Pourquoi me manquent-ils tant, ces sacs d’illusions ? Partir semer « le bien » aux trois coins du monde, je te demande un peu… Comme leur enfance a glissé vite sur notre Vercors de silex et de vent ! Auraient-ils grandi plus lentement si nous avions passé tous nos étés à Belleville ou si je les avais emmenés s’agiter dans un quelconque shaker à touristes ?

D’un autre côté, est-ce une heure pour se poser ce genre de questions ?

Dormons.

16

— Bon, Titus, je t’écoute.

La juge Talvern décollait sa moustache avec des précautions de philatéliste. Assise à sa coiffeuse, elle encourageait le capitaine Adrien Titus, debout derrière elle dans le reflet du miroir.

— Allez, accouche !

Trois transformistes dans la même journée, se disait Titus, c’est quand même beaucoup. La Claudia Cardinale de Sergio Leone, la jeune Anglaise au duffel-coat, et maintenant la juge Talvern occupée à redevenir Verdun Malaussène… Qu’ont fait aux femmes les hommes de ce pays ?

La juge Talvern se méprit sur le silence du capitaine.

— C’est si difficile à dire ?

Elle se décapait à grands coups de coton. Elle dissolvait le faux gras de sa peau. Elle s’aidait même d’une sorte de spatule. Titus voyait, comme une toile qu’on restaure, le visage de Verdun réapparaître sous le maquillage de la juge. Sa seconde peau dégringolait en copeaux flasques dans une assiette creuse. C’était parfaitement dégueulasse. Être au courant de cette métamorphose quotidienne était une chose, y assister en était une autre. Le capitaine Adrien Titus restait là, plus que muet, sachant ce qu’il savait. Ce qu’il avait à dire à cette femme n’était pas facile à entendre. Il aurait préféré s’adresser à la juge Talvern qui le vouvoyait à l’oral et à l’écrit plutôt qu’à Verdun Malaussène qu’il connaissait depuis qu’elle était enfant et qui lui dit tout à coup :

— Je sens encore la merde, Titus. Va voir Ludovic, il nous a préparé du café. Je me douche et je vous rejoins.

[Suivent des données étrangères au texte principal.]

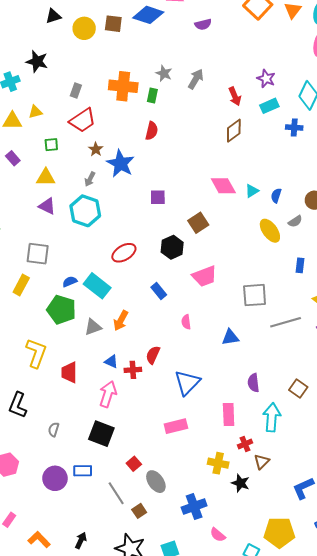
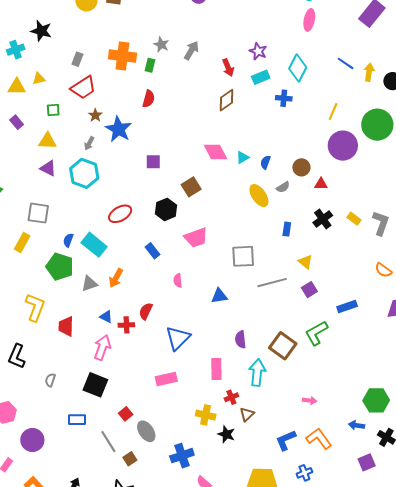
blue semicircle: (70, 282) -> (68, 240), turned -48
brown square: (298, 389) -> (283, 346), size x1.5
purple circle: (55, 478) -> (32, 440), moved

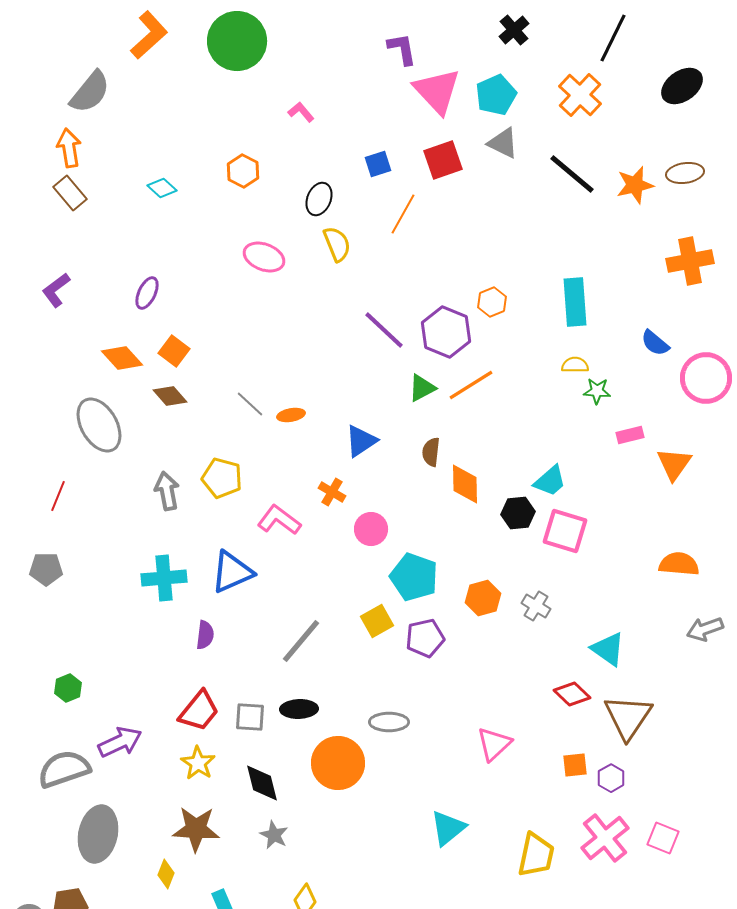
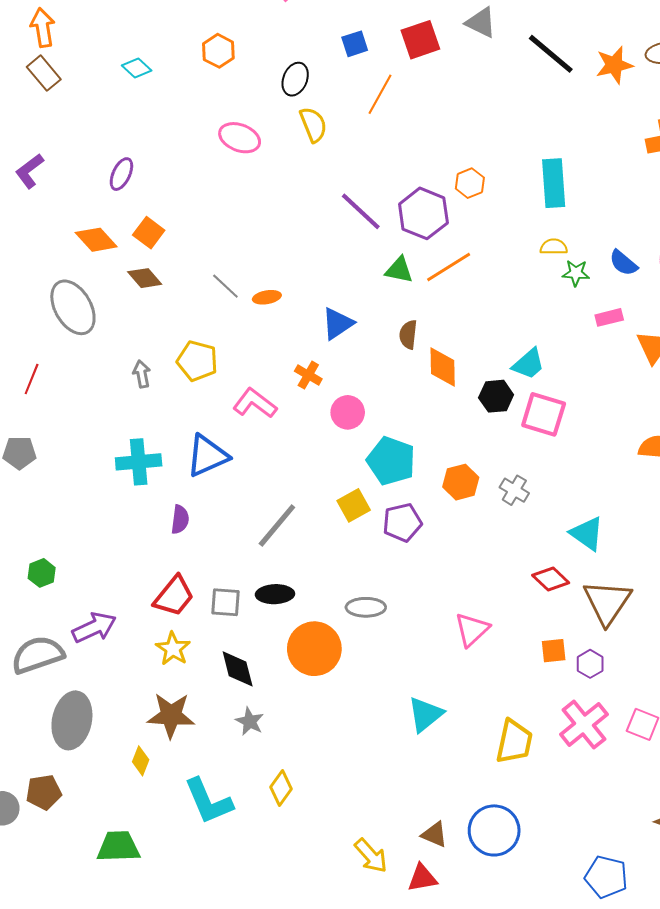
blue semicircle: (655, 343) -> (623, 263), moved
green triangle: (422, 388) -> (399, 270), turned 40
gray arrow: (167, 491) -> (142, 374), size x0.7

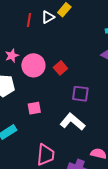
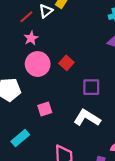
red line: (29, 20) -> (26, 17), turned 48
pink star: (12, 56) -> (31, 38), moved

Elle laissa choir son peignoir et passa sous la douche. Elle était si menue, débarrassée de ses oripeaux ! Dans l’espèce de holster où la promenait feu l’inspecteur Van Thian quand elle était bébé, elle n’était pas plus grosse qu’une cigale et, adolescente, Titus l’avait vue prendre son bain dans un lavabo.

Avant qu’il ne sorte, elle cria :

— Tu as prévenu Joseph ? Il vient ?

*

Le divisionnaire Joseph Silistri avait reçu le SMS du capitaine Adrien Titus à deux heures du matin, juste au moment où, les poings en sang, le visage tuméfié, il s’effondrait sur son lit. Quelle bagarre, bon Dieu ! Sans lui, les mutinés de LAVA auraient lynché Ménestrier, Ritzman, Vercel et Gonzalès. Les CRS étaient arrivés trop tard. Pourparlers absurdes. Silistri avait alerté le ramier qui avait transmis la demande de renfort mais s’était entendu répondre — « par un vulgaire colonel, Silistri ! » — qu’on ne soustrait pas une unité affectée au bouclage d’une cité pour aller régler une négociation salariale. L’état d’urgence, mon cher. Les Compagnons Républicains de Sécurité verrouillaient onze blocs d’un quartier voisin où perquisitionnaient les limiers de l’antiterrorisme. Le ramier avait dû grimper jusqu’au ministre pour qu’on expédie une compagnie au divisionnaire Silistri. Quand les casqués-bottés étaient enfin arrivés, Silistri et ses hommes (deux, pas un de plus) étaient largement débordés. Les furieux de LAVA avaient envahi le bureau directorial. Gonzalès avait perdu son pantalon en essayant de sauter par la fenêtre, Ménestrier sa chemise et toute espèce de dignité, lunettes émiettées, Ritzman avait le nez en sang, et Vercel cherchait à s’accrocher aux jambes du divisionnaire Silistri. Silistri y allait de la tête et des poings mais il était tombé dans une bande dessinée : plus il en assommait, plus il en arrivait. Ils lui sautaient dessus de tous les côtés. Des gars qui défendaient leur gagne-pain, leurs droits, l’avenir de leur progéniture, leur honneur, le devenir de l’entreprise française, leur passé et tout le reste. Je vais crever ici, s’était dit Silistri, putain de Dieu je vais crever pour la survie de la haute finance ! Il avait bondi sur un bureau et tiré trois balles dans le plafond.